Although only now about to be released, Tetris was one of the first films made in Scotland after Covid halted productions, with shooting starting in December 2020.
Baird said: “The first idea we had was to shoot it in Eastern Europe, then it was going to be Berlin, then half-Berlin and half-London, then London before we ended up filming almost everything in Scotland.
“Scottish Screen had got involved and were really supportive. It made a lot of financial sense to film in Scotland. But it also made sense for the 1980s aesthetic of the film.
“A lot of the neo-classical architecture of Moscow and St Petersburg was actually designed by a Scottish architect, Charles Cameron, who apparently had taken a lot of his inspiration from Glasgow. We also needed a lot of Stalinist and Brutalist architecture which, lo and behold, we found in Aberdeen. I went to university there and had never actually noticed it before.

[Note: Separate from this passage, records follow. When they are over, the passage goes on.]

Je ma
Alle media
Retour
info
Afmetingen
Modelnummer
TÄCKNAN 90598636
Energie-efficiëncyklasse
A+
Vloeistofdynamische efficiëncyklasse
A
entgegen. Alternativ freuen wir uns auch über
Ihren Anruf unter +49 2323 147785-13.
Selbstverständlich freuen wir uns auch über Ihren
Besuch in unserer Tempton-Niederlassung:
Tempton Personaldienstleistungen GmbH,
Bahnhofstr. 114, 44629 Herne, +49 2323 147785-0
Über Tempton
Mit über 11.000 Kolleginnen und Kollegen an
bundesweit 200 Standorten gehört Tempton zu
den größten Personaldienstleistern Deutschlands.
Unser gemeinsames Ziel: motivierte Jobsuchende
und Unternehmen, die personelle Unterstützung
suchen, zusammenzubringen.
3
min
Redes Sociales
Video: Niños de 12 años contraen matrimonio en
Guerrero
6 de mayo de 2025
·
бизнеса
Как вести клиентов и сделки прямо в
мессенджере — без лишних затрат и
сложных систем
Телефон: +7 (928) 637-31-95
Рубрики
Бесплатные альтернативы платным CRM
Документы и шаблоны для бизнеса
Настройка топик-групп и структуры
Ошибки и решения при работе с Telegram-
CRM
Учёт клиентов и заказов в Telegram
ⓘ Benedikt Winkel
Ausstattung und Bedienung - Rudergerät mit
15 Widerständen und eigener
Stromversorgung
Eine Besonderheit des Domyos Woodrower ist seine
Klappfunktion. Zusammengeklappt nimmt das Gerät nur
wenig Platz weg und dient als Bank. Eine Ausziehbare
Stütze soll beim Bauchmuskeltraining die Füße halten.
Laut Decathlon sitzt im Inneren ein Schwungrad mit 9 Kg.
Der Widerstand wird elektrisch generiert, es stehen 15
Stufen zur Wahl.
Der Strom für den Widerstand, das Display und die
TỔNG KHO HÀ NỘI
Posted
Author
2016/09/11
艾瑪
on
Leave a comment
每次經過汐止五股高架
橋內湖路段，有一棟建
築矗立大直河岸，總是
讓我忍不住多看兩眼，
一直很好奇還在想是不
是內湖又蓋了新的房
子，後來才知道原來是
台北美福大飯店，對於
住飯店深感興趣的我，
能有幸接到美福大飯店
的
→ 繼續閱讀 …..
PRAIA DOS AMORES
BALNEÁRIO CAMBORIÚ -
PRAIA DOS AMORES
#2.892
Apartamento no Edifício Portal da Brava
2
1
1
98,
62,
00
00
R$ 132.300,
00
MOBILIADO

“It’s amazing having this distance of time to look back on filming. We took over a whole hotel in Aberdeen in the middle of the pandemic.
“The crew couldn’t mix at all during production because of Covid. But towards the end of filming we had a party in the car park in what must have been a force five gale. We parked all the lorries round us to try to shelter us from the wind, but it got raided by the police.
“We were just so desperate to bond. We hadn’t got to know each other socially at all, which was very strange.”
“I was very proud to take the production to Aberdeen. I don’t think anything of this scale had been filmed there before.“The council was very nervous about it at first – it almost felt too big for them. I was quite devious and spoke to one of the newspapers. There was a front page story saying: ‘Hollywood movie coming to the north-east – if council agree.’ I was like: ‘Good luck if you say no to this.’ But they got on board and I have to say they were brilliant after that.”
Baird admits he would have been reluctant to try to make Tetris in the wake of the Russian invasion of Ukraine 12 months ago, but believes it now carries more relevance.
He said: “If the film had been maybe five years ago it would still have seemed like an amazing story. But because of what is happening with this terrible war in Ukraine, I think the stakes feel a lot higher now. We’re now remembering what it was like back then and how dangerous it was. I think it’ll feel more relevant to an audience now because of the current political situation in Russia.
“I’m really glad we’ve made the film, I’m very proud of it and I'm glad that it’s coming out now, but personally I’d have found it very difficult to make a movie like that knowing what was going on in Ukraine. It would also have been a lot less authentic.”